The tour ceased to be a debate and became a struggle between irreconcilable values. For many, including the Muldoon Government, it was a challenge to the fundamental rights of New Zealanders and the rule of law.
For many others - far more than the numbers that had turned out to march before the tour began - it became an agony that should never have been allowed to happen. Apartheid had no place in the modern world, New Zealand was putting rugby ahead of principle and it was ripping us apart.
In the Herald newsroom chief reporter Bruce Morris wrote a memo to reporters, reminding them of the need to keep their personal position out of their work.
The police regrouped after Hamilton. Riot control squads came to the fore. They practised techniques to break protest lines with baton thrusts, shouting in unison, "move, move, move..."

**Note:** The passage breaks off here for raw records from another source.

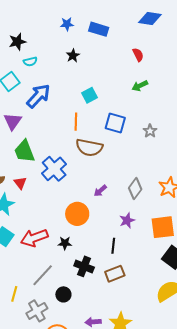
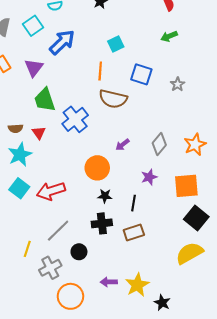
black star: (65, 243) -> (105, 196), moved
black cross: (84, 266) -> (102, 223), turned -30

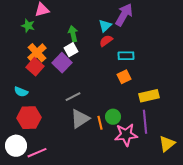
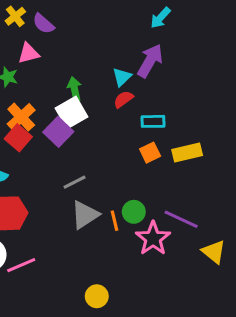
white square: (71, 50) -> (72, 113), size x1.5
yellow rectangle: (149, 96) -> (187, 153), moved
purple line: (145, 122) -> (181, 219), turned -60
pink star: (126, 135) -> (153, 238), turned -30
yellow triangle: (167, 144) -> (214, 252), turned -42

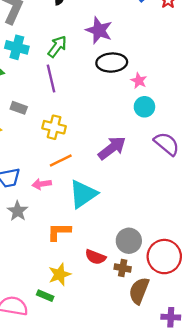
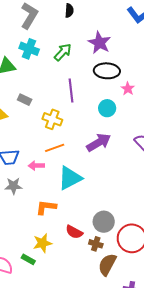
purple line: (51, 78) -> (71, 90), moved
cyan circle: (144, 107) -> (107, 108), moved
gray star: (18, 211) -> (13, 186), turned 30

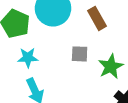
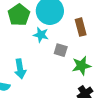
cyan star: (28, 58) -> (41, 35), moved

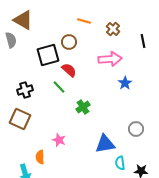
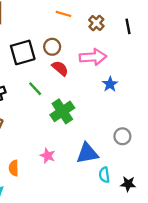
black line: (143, 41) -> (128, 26), moved
brown circle: (69, 42) -> (52, 47), moved
red semicircle: (69, 70) -> (60, 68), moved
green cross: (83, 107) -> (62, 111), size x1.5
pink star: (59, 140) -> (48, 156), moved

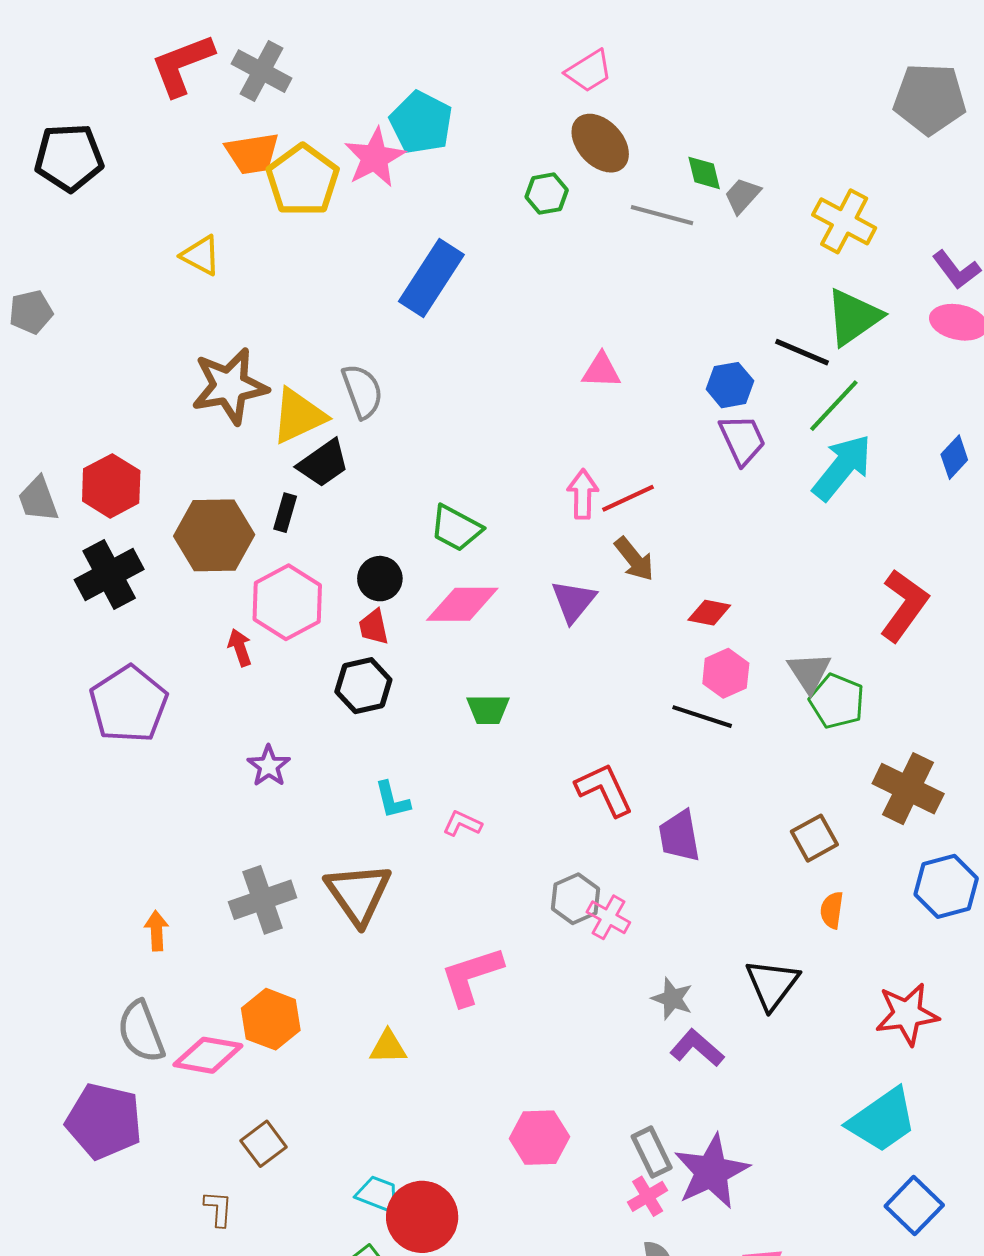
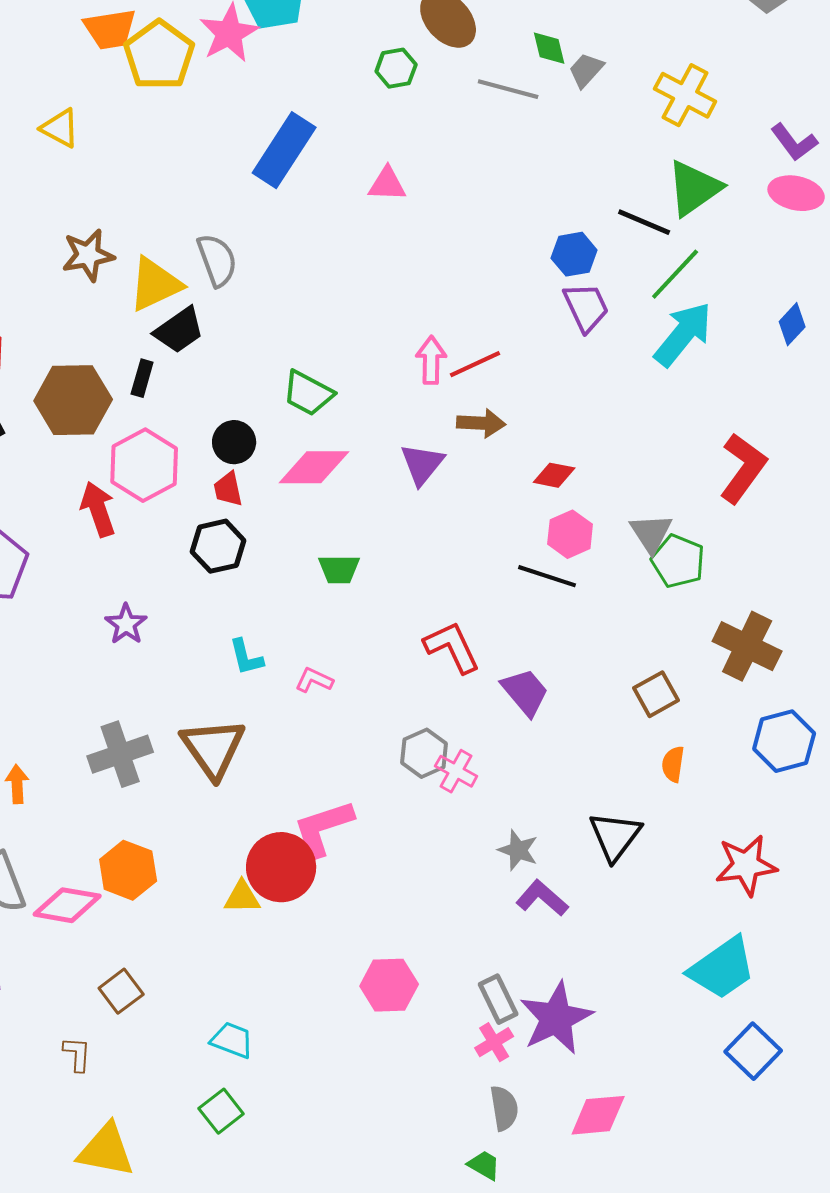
pink triangle: (601, 371) -> (387, 184), moved
brown star: (230, 386) -> (88, 255), size x0.7
brown arrow: (634, 559) -> (481, 423), turned -48
red arrow: (240, 648) -> (98, 509), size x1.5
purple trapezoid: (679, 836) -> (525, 692), turned 150
red circle: (422, 1217) -> (281, 867), moved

The protest ranks acquired gangs and formed more aggressive squads with tactics aimed at outwitting the police and disrupting more matches, or at least causing enough dismay to stop the tour.
Scenes of violence and bloodied protesters occurred at nearly every game, culminating in the final test at Eden Park.
A light plane buzzed the stadium, dropping flour bombs on the field. Outside police and protest squads fought running battles in the streets.
Fights broke out when protesters tried to bar spectators' paths to the ground. Rocks were hurled at police in Onslow Rd, A car was overturned.
The "Patu" squad hurdled jumbo bins and charged down Marlborough St with fireworks and incendiary devices.
People lay injured on roads and grass verges, 67 were treated at Auckland Hospital that evening.
The tour was over. The country went quiet and all sides agreed it was an experience never to repeat.